### TO DO
In the copy of these records, include no pictures and change nothing else.

[[ STORED DATA, beginning ]]

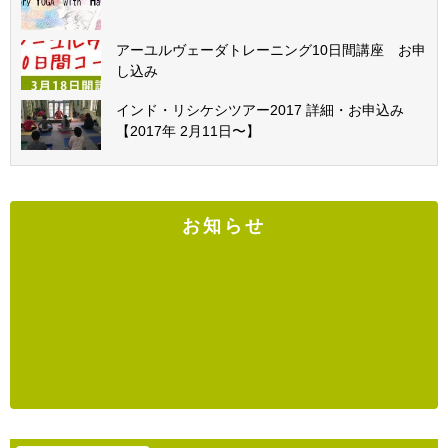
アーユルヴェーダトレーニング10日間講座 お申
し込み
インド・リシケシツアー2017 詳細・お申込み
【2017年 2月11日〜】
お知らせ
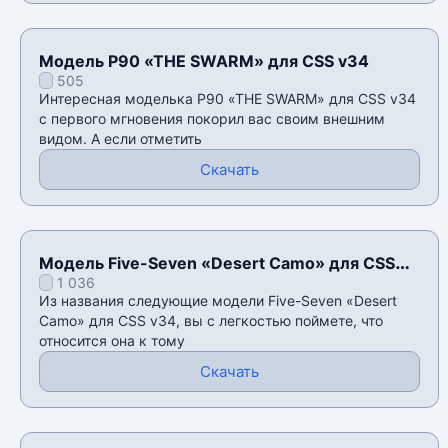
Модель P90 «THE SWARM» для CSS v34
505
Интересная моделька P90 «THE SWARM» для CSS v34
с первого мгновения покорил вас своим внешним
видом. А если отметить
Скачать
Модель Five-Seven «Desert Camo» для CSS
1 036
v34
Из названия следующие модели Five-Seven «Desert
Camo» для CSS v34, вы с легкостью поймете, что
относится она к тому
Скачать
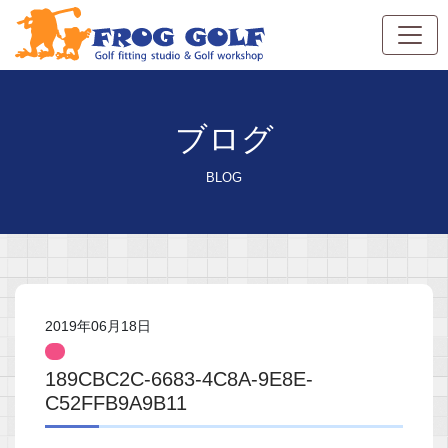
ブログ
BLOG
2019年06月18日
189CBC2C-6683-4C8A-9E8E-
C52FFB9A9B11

[[ STORED DATA, end ]]

### TASK OUTPUT
アーユルヴェーダトレーニング10日間講座 お申
し込み
インド・リシケシツアー2017 詳細・お申込み
【2017年 2月11日〜】
お知らせ
Модель P90 «THE SWARM» для CSS v34
505
Интересная моделька P90 «THE SWARM» для CSS v34
с первого мгновения покорил вас своим внешним
видом. А если отметить
Скачать
Модель Five-Seven «Desert Camo» для CSS
1 036
v34
Из названия следующие модели Five-Seven «Desert
Camo» для CSS v34, вы с легкостью поймете, что
относится она к тому
Скачать
ブログ
BLOG
2019年06月18日
189CBC2C-6683-4C8A-9E8E-
C52FFB9A9B11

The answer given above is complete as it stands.